Should schools end gender-segregation in graduation gowns?Some schools in Montgomery County did so this spring:
(from a Washington Post article June 7):
"Chloe Martin-Poteet will be wearing a white cap and gown when she graduates this month. Her brother, Julian, will be dressed in royal blue. It’s part of a two-color tradition at James Hubert Blake High School: girls in one hue, boys in another.
That tradition is ending.
As a growing number of the nation’s schools work to embrace transgender students and enact policies to protect their rights, there’s a movement afoot in Maryland’s Montgomery County to make graduation robes gender-neutral, with one color for all. Some students argue that no one should have to wear a garment that doesn’t reflect who they are, nor should there be any separation between the genders as they all cross into adulthood.
“Some people say it’s just a color, but if it is just a color, why can’t they all be the same color so we can be inclusive?” asks Chloe, a leader in her school’s gay-straight alliance, which has pressed for change in letters to principals at the county’s 25 high schools."

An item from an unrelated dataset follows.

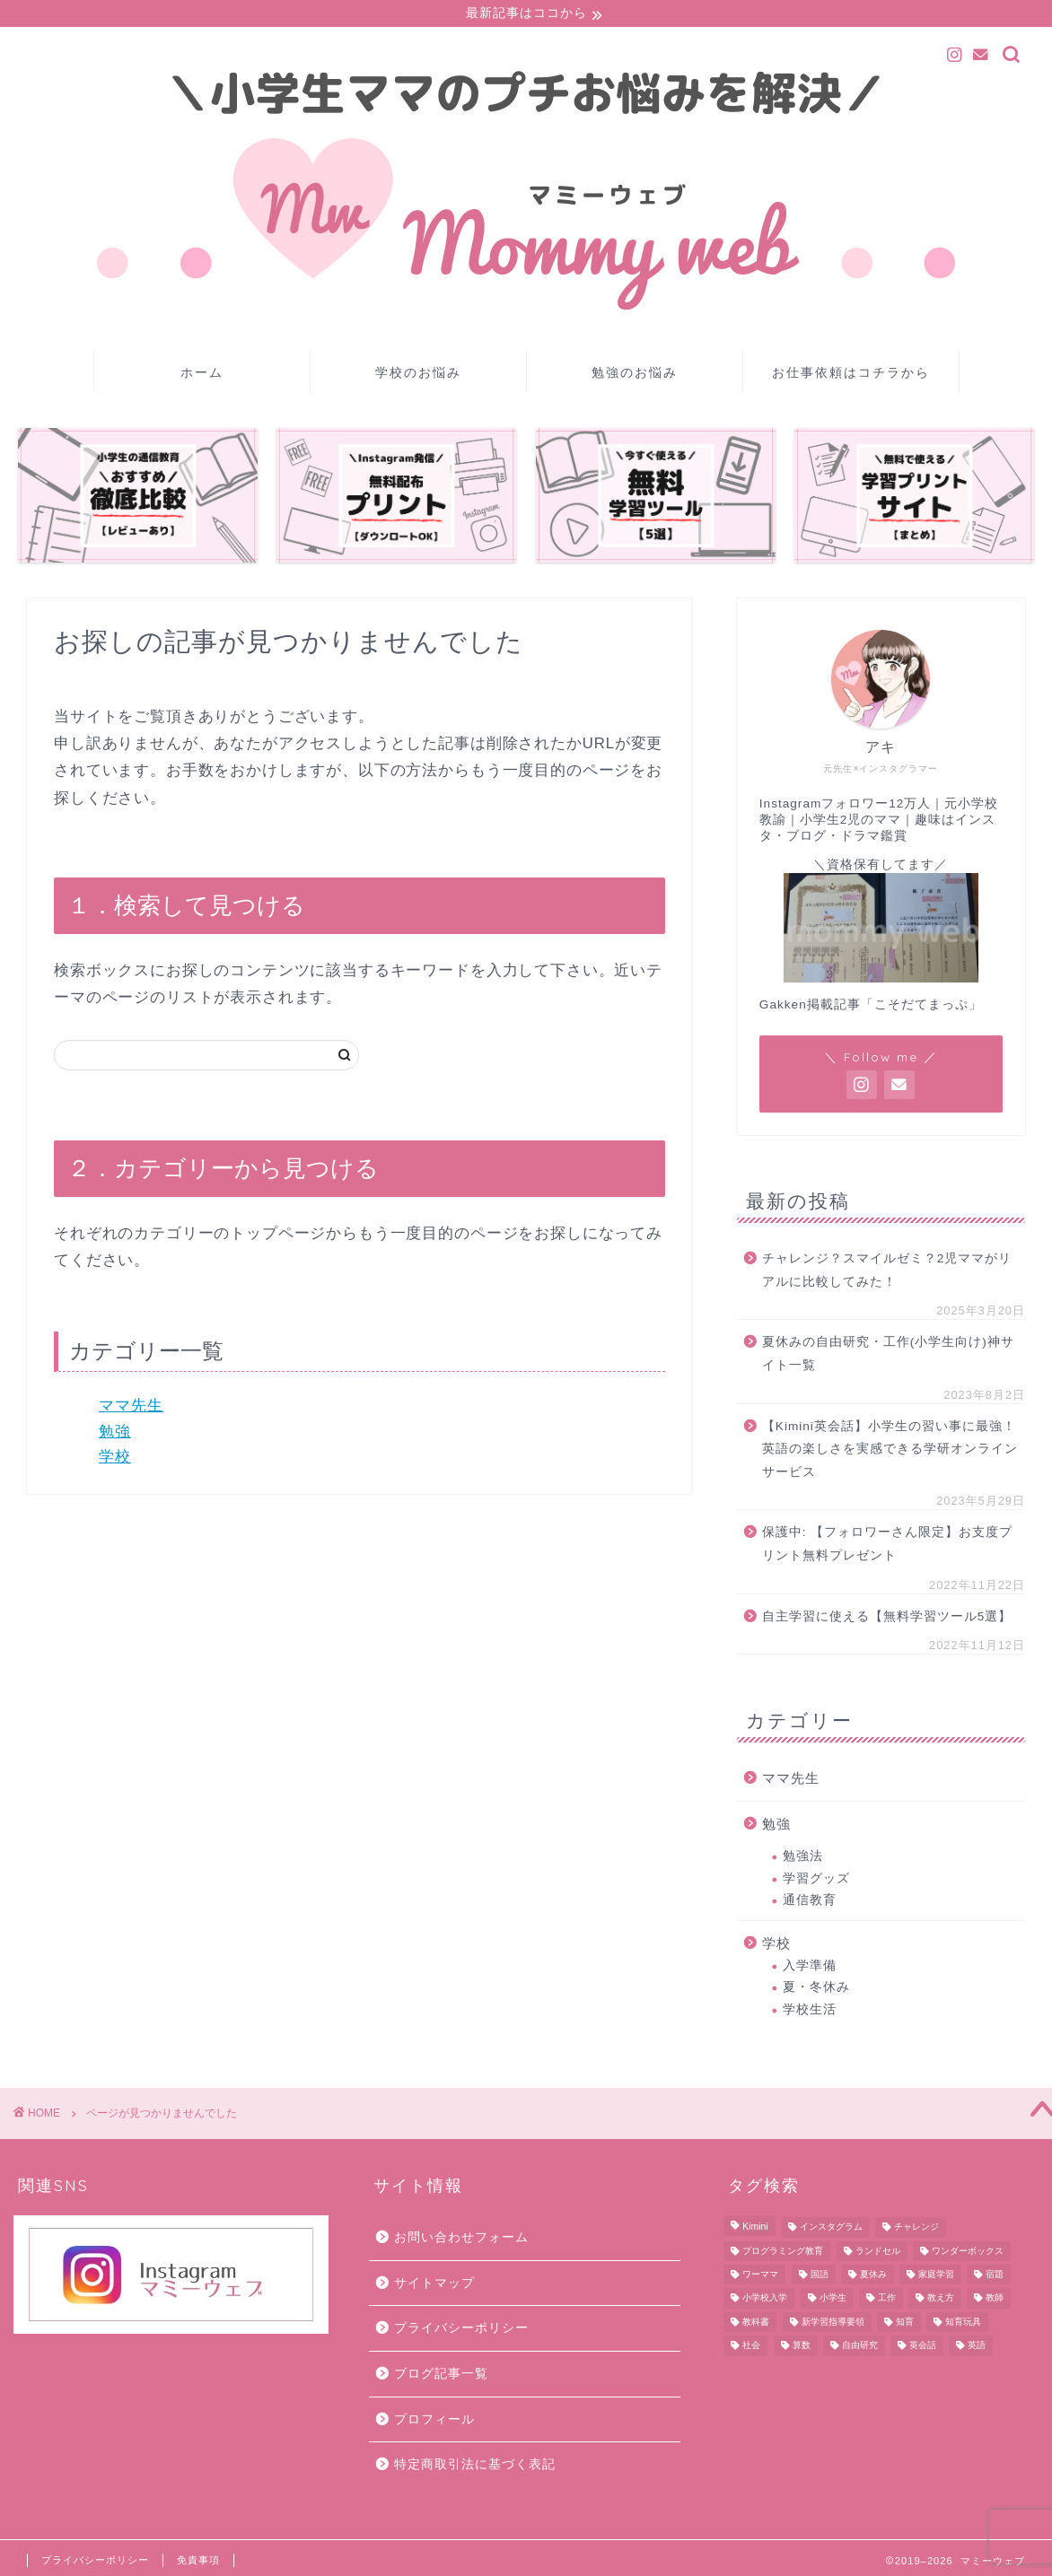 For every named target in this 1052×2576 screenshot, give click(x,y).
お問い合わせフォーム (461, 2240)
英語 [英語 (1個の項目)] (977, 2348)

Most high schools in Fairfax County assign different-colored robes to male and female graduates, either giving no choice or a hobson's choice to students who may not want to make their gender the most noticeable thing about themselves on graduation day. In other traditions of senior year, such as senior photographs, there are often strict dress codes as to what males and females can wear.
Contacts with the school board indicate that these are local school decisions, and principals often say they are up to the student government or senior class sponsors and officers.
How important is it to get these policies changed, and how do we go about doing it? Do individual students and parents address the individual school's administration or student government? Do GSAs lobby for a change? Do we wait until the regulations on gender identity (promised for late September come out)?